By TOMIE LUNSFORD
Telegram Staff Writer
LaVerne McDaniel of Thrall enrolled in the Scott & White School of Nursing in 1949. She was 18.
'The schedule was tough,' she said.
Breakfast was at 6 a.m. sharp.
'And from 7 to 10 you had 'a.m. cares,' Ms. McDaniel said. 'It was a morning round of caring for patients. You washed their face, brushed their teeth and served them breakfast.'
Then it was time for classes.
'Lunch came around but it was only for half an hour,' Ms. McDaniel said. 'Then you were back in class until 5 or 6, when it was time for 'p.m. cares.' That was when you got the patients ready for bed.' During the week, she had to be in her dorm every night by 8 p.m., and lights were out at 10 p.m.

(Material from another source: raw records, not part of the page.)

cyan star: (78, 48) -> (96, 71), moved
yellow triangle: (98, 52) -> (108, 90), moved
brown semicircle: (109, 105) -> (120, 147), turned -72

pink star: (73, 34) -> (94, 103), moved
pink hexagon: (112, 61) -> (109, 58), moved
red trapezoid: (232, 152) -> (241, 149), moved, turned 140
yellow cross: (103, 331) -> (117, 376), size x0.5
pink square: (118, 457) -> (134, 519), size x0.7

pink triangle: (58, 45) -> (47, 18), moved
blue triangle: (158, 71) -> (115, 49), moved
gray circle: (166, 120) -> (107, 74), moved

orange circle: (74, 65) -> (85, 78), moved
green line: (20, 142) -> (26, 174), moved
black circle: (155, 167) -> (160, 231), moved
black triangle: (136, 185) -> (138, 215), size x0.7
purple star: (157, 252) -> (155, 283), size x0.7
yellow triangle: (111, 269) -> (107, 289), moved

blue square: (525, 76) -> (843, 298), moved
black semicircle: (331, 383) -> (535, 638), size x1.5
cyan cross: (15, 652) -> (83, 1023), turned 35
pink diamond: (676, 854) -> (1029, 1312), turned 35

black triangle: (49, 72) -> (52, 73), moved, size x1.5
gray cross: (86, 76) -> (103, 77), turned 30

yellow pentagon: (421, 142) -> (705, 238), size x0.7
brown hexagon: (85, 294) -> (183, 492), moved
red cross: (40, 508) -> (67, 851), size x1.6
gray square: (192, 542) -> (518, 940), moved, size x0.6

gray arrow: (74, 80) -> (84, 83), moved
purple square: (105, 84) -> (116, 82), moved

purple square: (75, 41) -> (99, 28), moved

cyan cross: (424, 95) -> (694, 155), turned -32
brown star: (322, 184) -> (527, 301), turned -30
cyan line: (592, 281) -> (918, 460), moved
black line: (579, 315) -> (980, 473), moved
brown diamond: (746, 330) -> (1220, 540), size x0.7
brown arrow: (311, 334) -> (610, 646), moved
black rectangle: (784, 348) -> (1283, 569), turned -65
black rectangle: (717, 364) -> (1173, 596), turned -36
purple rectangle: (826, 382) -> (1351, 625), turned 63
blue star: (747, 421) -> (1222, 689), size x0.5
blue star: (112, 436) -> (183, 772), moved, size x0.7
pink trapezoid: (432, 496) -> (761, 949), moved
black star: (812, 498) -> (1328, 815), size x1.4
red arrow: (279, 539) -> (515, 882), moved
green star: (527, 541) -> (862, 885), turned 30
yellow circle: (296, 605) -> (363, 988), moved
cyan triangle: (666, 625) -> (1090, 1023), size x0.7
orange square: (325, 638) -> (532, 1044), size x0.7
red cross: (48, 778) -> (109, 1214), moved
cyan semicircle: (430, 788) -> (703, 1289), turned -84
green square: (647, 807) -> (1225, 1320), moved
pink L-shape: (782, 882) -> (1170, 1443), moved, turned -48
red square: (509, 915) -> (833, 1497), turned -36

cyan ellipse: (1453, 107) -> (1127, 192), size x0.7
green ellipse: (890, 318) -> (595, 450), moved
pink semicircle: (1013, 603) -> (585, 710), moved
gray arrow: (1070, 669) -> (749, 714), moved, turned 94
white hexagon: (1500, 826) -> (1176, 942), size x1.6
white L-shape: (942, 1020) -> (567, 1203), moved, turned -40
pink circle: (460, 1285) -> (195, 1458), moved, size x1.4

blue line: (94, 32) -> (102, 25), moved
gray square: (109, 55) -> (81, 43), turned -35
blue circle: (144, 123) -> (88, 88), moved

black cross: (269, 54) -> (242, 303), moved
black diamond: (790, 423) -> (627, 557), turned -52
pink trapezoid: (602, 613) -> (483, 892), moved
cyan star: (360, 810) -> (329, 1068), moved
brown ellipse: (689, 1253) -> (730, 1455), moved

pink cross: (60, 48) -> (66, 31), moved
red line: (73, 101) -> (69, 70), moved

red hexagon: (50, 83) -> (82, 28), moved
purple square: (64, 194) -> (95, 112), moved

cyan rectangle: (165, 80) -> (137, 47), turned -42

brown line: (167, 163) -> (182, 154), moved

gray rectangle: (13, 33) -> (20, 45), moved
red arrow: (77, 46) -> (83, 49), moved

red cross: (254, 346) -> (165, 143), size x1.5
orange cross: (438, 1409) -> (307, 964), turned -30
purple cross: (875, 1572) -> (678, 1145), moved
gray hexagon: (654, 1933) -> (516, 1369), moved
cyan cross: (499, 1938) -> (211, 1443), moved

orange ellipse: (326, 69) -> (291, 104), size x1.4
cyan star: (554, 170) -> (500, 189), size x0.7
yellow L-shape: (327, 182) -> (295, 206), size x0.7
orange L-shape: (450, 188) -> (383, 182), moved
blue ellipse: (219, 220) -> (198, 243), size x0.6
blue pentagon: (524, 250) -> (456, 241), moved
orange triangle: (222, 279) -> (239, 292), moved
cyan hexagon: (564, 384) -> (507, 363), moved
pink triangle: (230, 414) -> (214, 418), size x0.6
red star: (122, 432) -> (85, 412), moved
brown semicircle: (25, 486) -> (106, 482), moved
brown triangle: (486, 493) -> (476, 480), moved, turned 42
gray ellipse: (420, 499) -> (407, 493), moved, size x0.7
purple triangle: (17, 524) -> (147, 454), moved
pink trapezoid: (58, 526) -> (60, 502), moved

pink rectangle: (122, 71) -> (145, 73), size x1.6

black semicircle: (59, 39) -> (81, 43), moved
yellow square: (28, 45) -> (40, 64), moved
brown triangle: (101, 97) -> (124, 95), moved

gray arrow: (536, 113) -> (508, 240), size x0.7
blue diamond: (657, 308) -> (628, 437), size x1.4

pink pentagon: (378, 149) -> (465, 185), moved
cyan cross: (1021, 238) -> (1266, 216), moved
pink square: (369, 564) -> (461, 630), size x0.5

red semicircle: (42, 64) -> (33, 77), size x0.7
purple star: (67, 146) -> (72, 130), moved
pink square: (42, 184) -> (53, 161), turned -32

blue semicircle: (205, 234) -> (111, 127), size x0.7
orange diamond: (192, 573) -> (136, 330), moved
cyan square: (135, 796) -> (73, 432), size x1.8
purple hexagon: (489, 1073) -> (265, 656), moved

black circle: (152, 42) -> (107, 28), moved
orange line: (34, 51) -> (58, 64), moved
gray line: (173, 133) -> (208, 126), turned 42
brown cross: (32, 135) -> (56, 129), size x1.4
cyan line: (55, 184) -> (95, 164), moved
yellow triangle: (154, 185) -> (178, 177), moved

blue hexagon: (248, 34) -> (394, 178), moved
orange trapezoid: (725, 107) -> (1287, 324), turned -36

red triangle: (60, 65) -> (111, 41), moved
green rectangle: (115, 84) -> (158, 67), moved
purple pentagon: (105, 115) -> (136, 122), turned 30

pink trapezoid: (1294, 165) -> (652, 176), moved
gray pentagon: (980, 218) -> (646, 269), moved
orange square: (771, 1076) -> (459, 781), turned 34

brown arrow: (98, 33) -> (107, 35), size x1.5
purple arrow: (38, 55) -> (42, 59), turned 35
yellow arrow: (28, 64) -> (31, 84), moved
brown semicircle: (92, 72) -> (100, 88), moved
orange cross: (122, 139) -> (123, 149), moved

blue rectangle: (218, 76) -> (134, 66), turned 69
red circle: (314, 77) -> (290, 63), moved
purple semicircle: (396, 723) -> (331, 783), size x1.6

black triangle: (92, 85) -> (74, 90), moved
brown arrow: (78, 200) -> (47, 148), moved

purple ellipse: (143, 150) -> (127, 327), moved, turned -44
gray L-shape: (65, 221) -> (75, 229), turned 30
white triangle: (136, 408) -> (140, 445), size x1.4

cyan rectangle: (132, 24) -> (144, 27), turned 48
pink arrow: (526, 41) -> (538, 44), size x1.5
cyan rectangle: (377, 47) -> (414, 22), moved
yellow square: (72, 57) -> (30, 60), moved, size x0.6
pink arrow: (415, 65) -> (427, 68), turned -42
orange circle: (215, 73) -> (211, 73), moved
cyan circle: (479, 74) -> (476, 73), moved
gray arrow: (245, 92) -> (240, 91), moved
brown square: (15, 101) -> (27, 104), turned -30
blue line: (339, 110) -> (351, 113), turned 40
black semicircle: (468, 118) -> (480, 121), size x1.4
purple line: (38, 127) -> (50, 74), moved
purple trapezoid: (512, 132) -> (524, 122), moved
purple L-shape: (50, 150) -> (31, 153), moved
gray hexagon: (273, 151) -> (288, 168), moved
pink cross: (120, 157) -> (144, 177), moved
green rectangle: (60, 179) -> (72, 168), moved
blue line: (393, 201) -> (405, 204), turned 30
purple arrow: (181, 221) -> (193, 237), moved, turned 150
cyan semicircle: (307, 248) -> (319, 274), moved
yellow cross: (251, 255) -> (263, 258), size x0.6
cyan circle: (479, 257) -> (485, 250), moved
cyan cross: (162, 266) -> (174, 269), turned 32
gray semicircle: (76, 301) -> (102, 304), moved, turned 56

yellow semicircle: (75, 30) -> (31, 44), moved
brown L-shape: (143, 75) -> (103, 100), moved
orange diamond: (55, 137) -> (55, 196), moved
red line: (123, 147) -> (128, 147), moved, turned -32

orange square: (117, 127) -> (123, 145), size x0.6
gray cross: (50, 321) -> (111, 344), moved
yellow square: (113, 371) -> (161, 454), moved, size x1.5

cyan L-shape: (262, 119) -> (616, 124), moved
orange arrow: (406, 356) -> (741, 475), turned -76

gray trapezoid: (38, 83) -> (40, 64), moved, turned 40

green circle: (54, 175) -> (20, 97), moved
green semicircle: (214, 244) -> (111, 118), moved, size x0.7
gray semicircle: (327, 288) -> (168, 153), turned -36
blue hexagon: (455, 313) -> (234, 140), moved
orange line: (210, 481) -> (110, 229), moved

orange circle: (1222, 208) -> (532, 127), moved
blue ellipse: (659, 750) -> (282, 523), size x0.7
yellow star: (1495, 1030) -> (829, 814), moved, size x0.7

Friday night had a more lenient curfew of 11 p.m., and on Saturday the nurses could be out until midnight.
'But on Sunday you had to be back at 8 p.m. unless you were at an evening church service,' Ms. McDaniel said. 'And if you said you were at church, that's where you'd better be because you'd get in trouble if you weren't.
And those were the rules.
'So you see, the people who went to school with you, they were your life,' Ms. McDaniel said. 'You lived with them and worked with them.'
And after graduation, they were in each other's weddings.
'We became family,' Ms. McDaniel said. 'That's why I like these homecomings so much.'
Ms. McDaniel graduated in 1952 and started a life-long nursing career at Scott & White Hospital in Temple. She served as the director of operating rooms and clinical instruction until retiring.